Será o sexo masculino mais suscetível à dor? Ou a velha ideia de que eles são mais “paridos” não passa de um estereótipo? As respostas da ciência. E não só.
A imagem é conhecida. Uma mulher a ter um filho, esbaforida, vermelha, a jorrar gotas intermináveis de suor, a dor a querer levar a melhor e ela a resistir estoicamente. Ao lado, o companheiro segura-lhe a mão, nervoso, ansioso, a querer ajudar sem saber como, os gritos e a tensão a tomarem conta da sala e ele a sentir o frenesim mais ao longe, mais ao longe, até que tudo se apaga e cai redondo no chão, desmaiado. A caricatura é frequentemente repescada de cada vez que se invoca a teoria de que as mulheres são mais estoicas na hora de resistir à dor. Ou de que os homens são mais sensíveis. Mais “paridinhos”. Mais piegas. Mais chorinhas. A lista de adjetivos prolonga-se até onde a maledicência quiser. Serão mesmo?
O assunto está plasmado até na literatura. António Lobo Antunes, por exemplo, escreveu um “Poema aos Homens Constipados”. “Pachos na testa, terço na mão/Uma botija, chá de limão/Zaragatoas, vinho com mel/Três aspirinas, creme na pele/Grito de medo, chamo a mulher/Ai Lurdes que vou morrer”, pode ler-se no texto do autor português. A questão impõe-se: as caricaturas feitas acima têm ou não um fundamento palpável? Certo, há uma boa dose de estereotipagem a impregnar este assunto. Mas a teoria é em parte confirmada por quem está habituado a testar (em terceiros) os limites da dor.

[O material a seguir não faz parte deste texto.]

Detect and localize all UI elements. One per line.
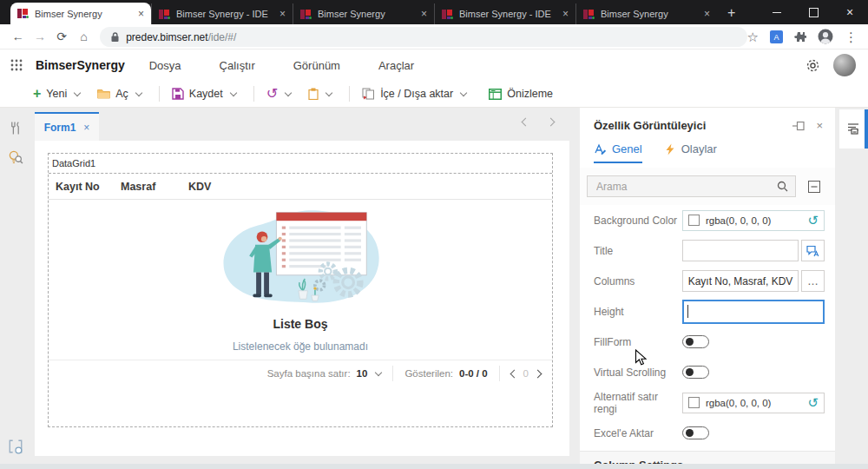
preview-button[interactable]: Önizleme xyxy=(489,88,553,100)
undo-button[interactable]: ↺ xyxy=(266,87,291,101)
import-export-button[interactable]: İçe / Dışa aktar xyxy=(362,88,466,100)
tab-genel[interactable]: Genel xyxy=(594,142,642,163)
previous-page-icon[interactable] xyxy=(510,369,518,378)
rows-per-page-value[interactable]: 10 xyxy=(357,368,368,379)
search-input[interactable] xyxy=(595,180,777,194)
browser-tab-3[interactable]: Bimser Synergy × xyxy=(293,3,434,24)
tab-close-icon[interactable]: × xyxy=(562,8,569,20)
waffle-menu-icon[interactable] xyxy=(10,59,23,71)
new-tab-button[interactable]: + xyxy=(727,6,735,20)
translate-icon[interactable]: A xyxy=(770,30,783,43)
save-icon xyxy=(172,88,184,100)
close-panel-button[interactable]: × xyxy=(816,120,823,131)
chevron-down-icon xyxy=(229,89,236,96)
form-design-canvas[interactable]: DataGrid1 Kayıt No Masraf KDV xyxy=(35,141,569,456)
forward-icon[interactable]: → xyxy=(29,30,50,43)
save-button[interactable]: Kaydet xyxy=(172,88,236,100)
new-button[interactable]: + Yeni xyxy=(33,87,80,101)
tab-olaylar[interactable]: Olaylar xyxy=(665,142,717,163)
code-brackets-icon[interactable] xyxy=(8,439,23,458)
tab-title: Bimser Synergy - IDE xyxy=(459,9,556,19)
datagrid-header-row: Kayıt No Masraf KDV xyxy=(49,174,552,200)
color-swatch[interactable] xyxy=(688,215,700,226)
columns-more-button[interactable]: … xyxy=(801,270,825,292)
property-row-title: Title xyxy=(580,235,835,266)
tab-close-icon[interactable]: × xyxy=(421,8,427,20)
menu-araclar[interactable]: Araçlar xyxy=(378,59,414,72)
browser-tab-4[interactable]: Bimser Synergy - IDE × xyxy=(434,3,575,24)
browser-tab-strip: Bimser Synergy × Bimser Synergy - IDE × … xyxy=(0,0,868,24)
browser-menu-icon[interactable]: ⋮ xyxy=(845,30,858,43)
menu-gorunum[interactable]: Görünüm xyxy=(293,59,340,72)
menu-dosya[interactable]: Dosya xyxy=(149,59,181,72)
browser-tab-1[interactable]: Bimser Synergy × xyxy=(10,3,151,24)
toolbar-separator xyxy=(159,86,160,102)
app-menu-bar: Dosya Çalıştır Görünüm Araçlar xyxy=(149,59,414,72)
color-picker-field[interactable]: rgba(0, 0, 0, 0) ↺ xyxy=(682,393,825,413)
next-page-icon[interactable] xyxy=(534,369,542,378)
open-button[interactable]: Aç xyxy=(97,88,141,100)
page-number: 0 xyxy=(523,368,529,379)
color-swatch[interactable] xyxy=(688,397,700,408)
empty-list-title: Liste Boş xyxy=(273,317,327,331)
window-close-button[interactable]: × xyxy=(832,0,868,24)
tab-close-icon[interactable]: × xyxy=(279,8,286,20)
app-header: BimserSynergy Dosya Çalıştır Görünüm Ara… xyxy=(0,50,868,81)
inspect-lightbulb-icon[interactable] xyxy=(8,149,23,169)
chevron-down-icon xyxy=(460,89,467,96)
browser-tab-5[interactable]: Bimser Synergy × xyxy=(575,3,717,24)
empty-state: Liste Boş Listelenecek öğe bulunamadı xyxy=(49,200,552,360)
property-search-band xyxy=(580,168,835,205)
column-header[interactable]: KDV xyxy=(188,181,211,193)
title-input[interactable] xyxy=(682,240,799,261)
fillform-toggle-off[interactable] xyxy=(682,335,709,348)
refresh-icon[interactable]: ⟳ xyxy=(51,30,73,43)
window-maximize-button[interactable] xyxy=(795,0,832,24)
scroll-left-icon[interactable] xyxy=(522,118,530,127)
bookmark-star-icon[interactable]: ☆ xyxy=(747,30,759,43)
back-icon[interactable]: ← xyxy=(7,30,29,43)
home-icon[interactable]: ⌂ xyxy=(73,30,95,43)
pin-panel-button[interactable] xyxy=(792,121,805,131)
datagrid-control[interactable]: DataGrid1 Kayıt No Masraf KDV xyxy=(48,153,553,427)
browser-tab-2[interactable]: Bimser Synergy - IDE × xyxy=(151,3,293,24)
form-tab-close-icon[interactable]: × xyxy=(83,122,89,134)
page-navigation: 0 xyxy=(499,366,552,381)
tab-title: Bimser Synergy xyxy=(318,9,415,19)
settings-gear-icon[interactable] xyxy=(806,58,820,73)
columns-value-field[interactable]: Kayıt No, Masraf, KDV xyxy=(682,270,799,292)
undo-icon: ↺ xyxy=(266,87,278,101)
bimser-logo-icon xyxy=(300,9,312,20)
screen: Bimser Synergy × Bimser Synergy - IDE × … xyxy=(0,0,868,469)
tab-close-icon[interactable]: × xyxy=(138,8,144,20)
paste-button[interactable] xyxy=(308,88,332,100)
extensions-puzzle-icon[interactable] xyxy=(794,30,806,43)
reset-icon[interactable]: ↺ xyxy=(807,214,819,227)
virtual-scrolling-toggle-off[interactable] xyxy=(682,366,709,379)
address-bar-actions: ☆ A ⋮ xyxy=(747,29,861,44)
browser-profile-icon[interactable] xyxy=(818,29,833,44)
toolbox-icon[interactable] xyxy=(8,121,23,139)
import-export-icon xyxy=(362,88,375,100)
column-header[interactable]: Masraf xyxy=(121,181,188,193)
menu-calistir[interactable]: Çalıştır xyxy=(220,59,255,72)
height-input-focused[interactable] xyxy=(682,300,825,324)
user-avatar[interactable] xyxy=(833,54,856,76)
collapse-all-button[interactable] xyxy=(804,176,825,197)
search-icon xyxy=(777,181,788,192)
chevron-down-icon[interactable] xyxy=(375,368,382,375)
excel-export-toggle-off[interactable] xyxy=(682,426,709,439)
form-tab-form1[interactable]: Form1 × xyxy=(35,112,99,141)
datagrid-name-label: DataGrid1 xyxy=(49,154,552,174)
window-minimize-button[interactable] xyxy=(759,0,795,24)
column-header[interactable]: Kayıt No xyxy=(49,181,121,193)
collapse-all-icon xyxy=(808,181,820,193)
localization-button[interactable] xyxy=(801,240,825,261)
reset-icon[interactable]: ↺ xyxy=(807,396,819,409)
mouse-cursor xyxy=(635,349,648,367)
scroll-right-icon[interactable] xyxy=(547,118,556,127)
tab-close-icon[interactable]: × xyxy=(704,8,710,20)
url-input[interactable]: predev.bimser.net/ide/#/ xyxy=(100,27,746,47)
bottom-edge xyxy=(0,464,868,469)
color-picker-field[interactable]: rgba(0, 0, 0, 0) ↺ xyxy=(682,210,825,231)
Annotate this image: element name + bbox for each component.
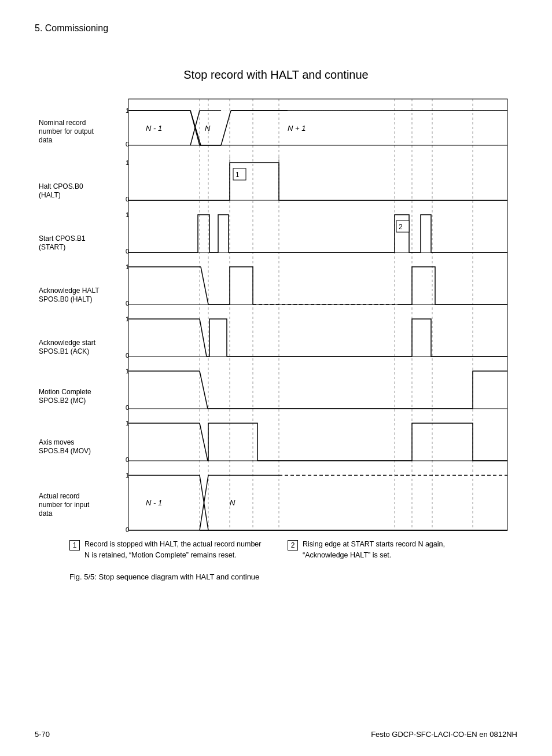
footnote-1: 1 Record is stopped with HALT, the actua… bbox=[69, 539, 264, 561]
footnote-1-num: 1 bbox=[69, 540, 80, 551]
svg-text:SPOS.B2 (MC): SPOS.B2 (MC) bbox=[39, 397, 86, 405]
timing-diagram-container: Nominal record number for output data Ha… bbox=[35, 93, 517, 533]
section-title: 5. Commissioning bbox=[35, 23, 108, 33]
svg-text:data: data bbox=[39, 509, 53, 518]
svg-text:N + 1: N + 1 bbox=[288, 124, 306, 133]
svg-text:data: data bbox=[39, 136, 53, 144]
svg-text:(START): (START) bbox=[39, 243, 65, 251]
svg-text:Actual record: Actual record bbox=[39, 492, 80, 500]
svg-text:(HALT): (HALT) bbox=[39, 191, 61, 199]
svg-text:Motion Complete: Motion Complete bbox=[39, 388, 91, 396]
fig-caption: Fig. 5/5: Stop sequence diagram with HAL… bbox=[69, 572, 517, 581]
footer-right: Festo GDCP-SFC-LACI-CO-EN en 0812NH bbox=[371, 730, 517, 739]
svg-text:Axis moves: Axis moves bbox=[39, 438, 74, 446]
svg-text:N: N bbox=[230, 498, 235, 507]
svg-text:N - 1: N - 1 bbox=[146, 498, 162, 507]
svg-rect-65 bbox=[128, 417, 510, 467]
svg-text:N: N bbox=[205, 124, 211, 133]
svg-text:Halt CPOS.B0: Halt CPOS.B0 bbox=[39, 182, 83, 190]
svg-text:N - 1: N - 1 bbox=[146, 124, 162, 133]
svg-text:Start CPOS.B1: Start CPOS.B1 bbox=[39, 234, 86, 243]
svg-rect-44 bbox=[128, 209, 510, 258]
svg-rect-70 bbox=[128, 469, 510, 533]
svg-text:SPOS.B0 (HALT): SPOS.B0 (HALT) bbox=[39, 295, 92, 303]
svg-text:number for output: number for output bbox=[39, 127, 94, 135]
footnote-2-num: 2 bbox=[288, 540, 298, 551]
svg-rect-36 bbox=[128, 157, 510, 206]
footer-left: 5-70 bbox=[35, 730, 50, 739]
svg-rect-50 bbox=[128, 261, 510, 310]
svg-text:Acknowledge start: Acknowledge start bbox=[39, 339, 96, 347]
svg-text:Acknowledge HALT: Acknowledge HALT bbox=[39, 287, 100, 295]
svg-rect-55 bbox=[128, 313, 510, 362]
svg-rect-22 bbox=[128, 105, 510, 151]
diagram-title: Stop record with HALT and continue bbox=[35, 68, 517, 82]
svg-text:SPOS.B1 (ACK): SPOS.B1 (ACK) bbox=[39, 347, 89, 355]
timing-diagram-svg: Nominal record number for output data Ha… bbox=[39, 93, 513, 533]
footnotes-container: 1 Record is stopped with HALT, the actua… bbox=[69, 539, 483, 561]
svg-text:Nominal record: Nominal record bbox=[39, 119, 86, 127]
footnote-2: 2 Rising edge at START starts record N a… bbox=[288, 539, 483, 561]
svg-rect-60 bbox=[128, 365, 510, 414]
svg-text:1: 1 bbox=[235, 171, 240, 179]
footnote-2-text: Rising edge at START starts record N aga… bbox=[303, 539, 483, 561]
footnote-1-text: Record is stopped with HALT, the actual … bbox=[84, 539, 264, 561]
page-header: 5. Commissioning bbox=[35, 23, 517, 34]
page-footer: 5-70 Festo GDCP-SFC-LACI-CO-EN en 0812NH bbox=[35, 730, 517, 739]
svg-text:SPOS.B4 (MOV): SPOS.B4 (MOV) bbox=[39, 447, 91, 455]
svg-text:2: 2 bbox=[399, 223, 403, 231]
svg-text:number for input: number for input bbox=[39, 501, 90, 509]
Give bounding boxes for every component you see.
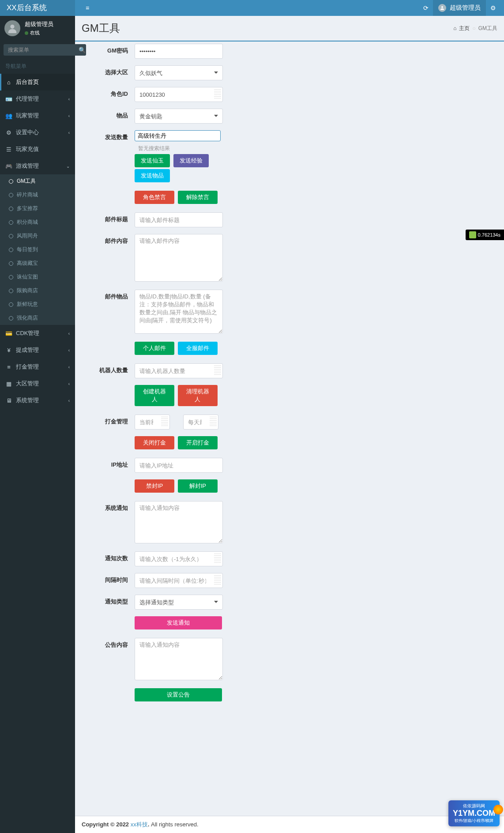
send-notice-button[interactable]: 发送通知: [135, 616, 222, 629]
breadcrumb-home[interactable]: 主页: [459, 25, 470, 32]
announce-label: 公告内容: [82, 638, 135, 649]
set-announce-button[interactable]: 设置公告: [135, 688, 222, 701]
sidebar-toggle[interactable]: ≡: [79, 0, 96, 16]
submenu-label: 每日签到: [17, 246, 38, 253]
user-menu[interactable]: 超级管理员: [433, 0, 486, 16]
sidebar-item-6[interactable]: 💳CDK管理‹: [0, 325, 75, 342]
notice-count-input[interactable]: [135, 551, 223, 566]
mail-content-input[interactable]: [135, 234, 223, 282]
notice-type-select[interactable]: 选择通知类型: [135, 595, 223, 610]
ip-input[interactable]: [135, 458, 223, 473]
sidebar-item-9[interactable]: ▦大区管理‹: [0, 375, 75, 392]
home-icon: ⌂: [5, 79, 12, 86]
circle-icon: [9, 302, 13, 307]
region-select[interactable]: 久似妖气: [135, 65, 223, 80]
sidebar-item-label: 设置中心: [16, 128, 39, 136]
close-gold-button[interactable]: 关闭打金: [135, 436, 174, 449]
submenu-label: 积分商城: [17, 219, 38, 226]
username-label: 超级管理员: [450, 4, 481, 12]
gold-label: 打金管理: [82, 415, 135, 426]
unban-role-button[interactable]: 解除禁言: [178, 191, 218, 204]
footer-company-link[interactable]: xx科技: [131, 821, 148, 828]
submenu-item-2[interactable]: 多宝推荐: [0, 202, 75, 215]
item-search-input[interactable]: [135, 130, 221, 141]
interval-input[interactable]: [135, 573, 223, 588]
notice-type-label: 通知类型: [82, 595, 135, 606]
sidebar-item-label: 提成管理: [16, 346, 39, 354]
card-icon: 💳: [5, 330, 12, 337]
submenu-label: 高级藏宝: [17, 260, 38, 267]
bars-icon: ≡: [86, 4, 89, 11]
submenu-label: 强化商店: [17, 314, 38, 322]
sidebar-item-label: 游戏管理: [16, 162, 39, 170]
notice-input[interactable]: [135, 501, 223, 543]
circle-icon: [9, 261, 13, 266]
sidebar-item-10[interactable]: 🖥系统管理‹: [0, 392, 75, 409]
role-id-input[interactable]: [135, 87, 223, 102]
submenu-item-6[interactable]: 高级藏宝: [0, 256, 75, 270]
sidebar-item-3[interactable]: ⚙设置中心‹: [0, 124, 75, 141]
submenu-item-1[interactable]: 碎片商城: [0, 188, 75, 202]
submenu-item-0[interactable]: GM工具: [0, 174, 75, 188]
open-gold-button[interactable]: 开启打金: [178, 436, 218, 449]
online-dot-icon: [25, 31, 28, 35]
send-item-button[interactable]: 发送物品: [135, 169, 170, 182]
submenu-label: 多宝推荐: [17, 205, 38, 212]
breadcrumb-current: GM工具: [478, 25, 497, 32]
user-avatar: [4, 20, 20, 36]
robot-count-input[interactable]: [135, 363, 223, 378]
sidebar-item-7[interactable]: ¥提成管理‹: [0, 342, 75, 358]
sidebar-item-1[interactable]: 🪪代理管理‹: [0, 90, 75, 107]
gm-password-input[interactable]: [135, 44, 223, 59]
region-label: 选择大区: [82, 65, 135, 76]
sidebar-item-0[interactable]: ⌂后台首页: [0, 74, 75, 90]
gold-current-input[interactable]: [135, 415, 170, 430]
personal-mail-button[interactable]: 个人邮件: [135, 342, 174, 355]
submenu-item-8[interactable]: 限购商店: [0, 284, 75, 298]
qty-label: 发送数量: [82, 130, 135, 141]
sidebar-item-4[interactable]: ☰玩家充值: [0, 141, 75, 158]
chevron-left-icon: ‹: [68, 113, 70, 118]
create-robot-button[interactable]: 创建机器人: [135, 385, 174, 406]
sidebar-item-5[interactable]: 🎮游戏管理⌄: [0, 158, 75, 174]
submenu-item-5[interactable]: 每日签到: [0, 243, 75, 256]
mail-item-input[interactable]: [135, 290, 223, 334]
submenu-label: 诛仙宝图: [17, 273, 38, 281]
ban-ip-button[interactable]: 禁封IP: [135, 479, 174, 493]
submenu-item-7[interactable]: 诛仙宝图: [0, 270, 75, 284]
chevron-left-icon: ‹: [68, 130, 70, 135]
sidebar-item-2[interactable]: 👥玩家管理‹: [0, 107, 75, 124]
sidebar: 超级管理员 在线 🔍 导航菜单 ⌂后台首页🪪代理管理‹👥玩家管理‹⚙设置中心‹☰…: [0, 16, 75, 833]
logo[interactable]: XX后台系统: [0, 0, 75, 16]
watermark: 依依源码网 Y1YM.COM 软件/游戏/小程序/棋牌: [448, 800, 500, 826]
sidebar-item-8[interactable]: ≡打金管理‹: [0, 358, 75, 375]
ban-role-button[interactable]: 角色禁言: [135, 191, 174, 204]
submenu-item-10[interactable]: 强化商店: [0, 311, 75, 325]
menu-search-button[interactable]: 🔍: [79, 44, 86, 56]
desktop-icon: 🖥: [5, 397, 12, 404]
menu-search-input[interactable]: [4, 44, 79, 56]
submenu-item-9[interactable]: 新鲜玩意: [0, 298, 75, 311]
clear-robot-button[interactable]: 清理机器人: [178, 385, 218, 406]
send-exp-button[interactable]: 发送经验: [173, 154, 209, 167]
mail-title-input[interactable]: [135, 212, 223, 227]
item-select[interactable]: 黄金钥匙: [135, 109, 223, 124]
interval-label: 间隔时间: [82, 573, 135, 584]
search-icon: 🔍: [79, 47, 86, 53]
chevron-left-icon: ‹: [68, 381, 70, 386]
settings-button[interactable]: ⚙: [486, 0, 500, 16]
submenu-item-4[interactable]: 风雨同舟: [0, 229, 75, 243]
refresh-button[interactable]: ⟳: [419, 0, 433, 16]
submenu-item-3[interactable]: 积分商城: [0, 215, 75, 229]
unban-ip-button[interactable]: 解封IP: [178, 479, 218, 493]
send-xianyu-button[interactable]: 发送仙玉: [135, 154, 170, 167]
gamepad-icon: 🎮: [5, 163, 12, 170]
notice-count-label: 通知次数: [82, 551, 135, 562]
submenu-label: 新鲜玩意: [17, 301, 38, 308]
announce-input[interactable]: [135, 638, 223, 680]
submenu-label: 碎片商城: [17, 191, 38, 199]
sidebar-item-label: 大区管理: [16, 380, 39, 388]
gold-max-input[interactable]: [183, 415, 218, 430]
leaf-icon: [469, 231, 476, 238]
server-mail-button[interactable]: 全服邮件: [178, 342, 218, 355]
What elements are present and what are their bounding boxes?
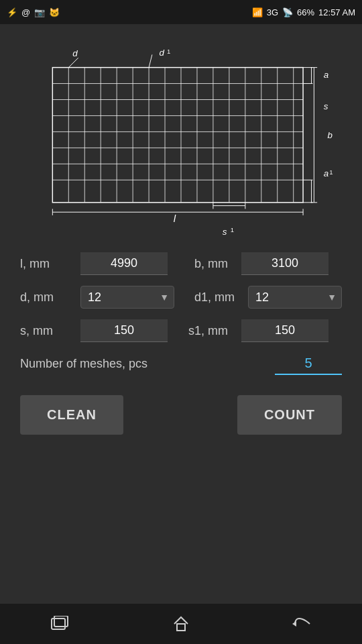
- home-icon: [172, 614, 190, 633]
- clean-button[interactable]: CLEAN: [20, 395, 123, 435]
- usb-icon: ⚡: [7, 7, 17, 17]
- count-button[interactable]: COUNT: [237, 395, 342, 435]
- s1-label: s1, mm: [174, 324, 235, 338]
- meshes-row: Number of meshes, pcs: [20, 353, 342, 375]
- status-left-icons: ⚡ @ 📷 🐱: [7, 7, 60, 17]
- camera-icon: 📷: [34, 7, 45, 17]
- svg-text:d: d: [72, 48, 78, 58]
- s-label: s, mm: [20, 324, 74, 338]
- d-select-wrapper: 6 8 10 12 14 16 18 20 ▼: [80, 286, 174, 309]
- d1-label: d1, mm: [181, 290, 241, 305]
- svg-line-32: [149, 54, 152, 67]
- d1-select[interactable]: 6 8 10 12 14 16 18 20: [248, 286, 342, 309]
- recent-apps-button[interactable]: [40, 610, 80, 637]
- back-button[interactable]: [282, 610, 322, 637]
- time-label: 12:57 AM: [318, 7, 355, 17]
- svg-text:a: a: [324, 168, 328, 178]
- cat-icon: 🐱: [49, 7, 60, 17]
- d-select[interactable]: 6 8 10 12 14 16 18 20: [80, 286, 174, 309]
- form-row-dd1: d, mm 6 8 10 12 14 16 18 20 ▼ d1, mm 6: [20, 286, 342, 309]
- back-icon: [291, 616, 312, 632]
- b-input[interactable]: [241, 252, 328, 275]
- svg-text:s: s: [324, 101, 328, 111]
- l-label: l, mm: [20, 257, 74, 271]
- meshes-input[interactable]: [275, 353, 342, 375]
- battery-label: 66%: [297, 7, 314, 17]
- buttons-row: CLEAN COUNT: [20, 395, 342, 435]
- svg-line-30: [68, 58, 78, 67]
- svg-text:1: 1: [231, 226, 234, 233]
- form-row-ss1: s, mm s1, mm: [20, 319, 342, 342]
- d-label: d, mm: [20, 290, 74, 305]
- svg-text:d: d: [160, 48, 165, 58]
- signal-icon: 📡: [282, 7, 293, 17]
- d1-select-wrapper: 6 8 10 12 14 16 18 20 ▼: [248, 286, 342, 309]
- main-content: l d d 1 a s b a 1 s 1: [0, 24, 362, 617]
- email-icon: @: [21, 7, 30, 17]
- diagram-area: l d d 1 a s b a 1 s 1: [13, 24, 349, 252]
- svg-text:1: 1: [329, 168, 333, 176]
- svg-text:s: s: [223, 227, 227, 237]
- b-label: b, mm: [174, 257, 235, 271]
- network-label: 3G: [267, 7, 278, 17]
- home-button[interactable]: [161, 610, 201, 637]
- reinforcement-diagram: l d d 1 a s b a 1 s 1: [27, 38, 335, 239]
- form-row-lb: l, mm b, mm: [20, 252, 342, 275]
- recent-apps-icon: [50, 616, 70, 632]
- svg-text:l: l: [174, 213, 176, 224]
- svg-text:b: b: [328, 130, 333, 140]
- s1-input[interactable]: [241, 319, 328, 342]
- nav-bar: [0, 604, 362, 644]
- l-input[interactable]: [80, 252, 168, 275]
- status-bar: ⚡ @ 📷 🐱 📶 3G 📡 66% 12:57 AM: [0, 0, 362, 24]
- s-input[interactable]: [80, 319, 168, 342]
- svg-rect-53: [177, 624, 185, 631]
- meshes-label: Number of meshes, pcs: [20, 357, 268, 371]
- svg-rect-0: [52, 68, 303, 203]
- svg-text:a: a: [324, 70, 328, 80]
- svg-text:1: 1: [167, 48, 170, 55]
- form-area: l, mm b, mm d, mm 6 8 10 12 14 16 18 20 …: [13, 252, 349, 435]
- status-right-info: 📶 3G 📡 66% 12:57 AM: [252, 7, 355, 17]
- wifi-icon: 📶: [252, 7, 263, 17]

“Costumamos dizer que os homens são mais ‘mariquinhas’. Tendem a queixar-se mais”
Hugo Romão
Neurocirurgião
“Costumamos dizer que os homens são mais ‘mariquinhas’. Eu faço muitas vezes aqueles procedimentos minimamente invasivos, como anestesiar uma raiz nervosa, em que basicamente introduzimos a agulha e injetamos um anestésico, e os homens tendem a queixar-se mais. Não temos números concretos, mas, regra geral, as mulheres suportam melhor esse tipo de procedimento”, assegura Hugo Romão, neurocirurgião no Centro Hospitalar de Gaia. A resposta levanta outras questões: haverá explicação científica para isso? Os homens serão, de facto, menos tolerantes à dor? As mulheres nascem mais preparadas para resistir a situações do género? A resposta é tudo menos linear. Mas há várias nuances que vale a pena aflorar.
Os genes a ditar a sorte
Desde logo, a questão da medição da dor. Nova pergunta: há forma de mensurar o sofrimento e de comparar a dor que duas pessoas estão a sentir? Sim e não. Sim porque há escalas de dor, em que o doente pode ajudar os médicos a perceber os níveis de aflição com que se debate. Não porque a escala é individual e subjetiva, invalidando, portanto, qualquer comparação totalmente objetiva. “O mesmo estímulo pode dar um 5 numa pessoa e um 7 noutra. Podemos avaliar diferentes graus de dor num mesmo indivíduo, mas não compará-la entre dois”, esclarece Hugo Romão. No futuro, quem sabe. Há já estudos que apontam para que possa vir a ser possível medir a dor através de análises ao sangue, recorrendo a marcadores específicos. Mas a investigação destes parâmetros ainda carece de sustentação e validação.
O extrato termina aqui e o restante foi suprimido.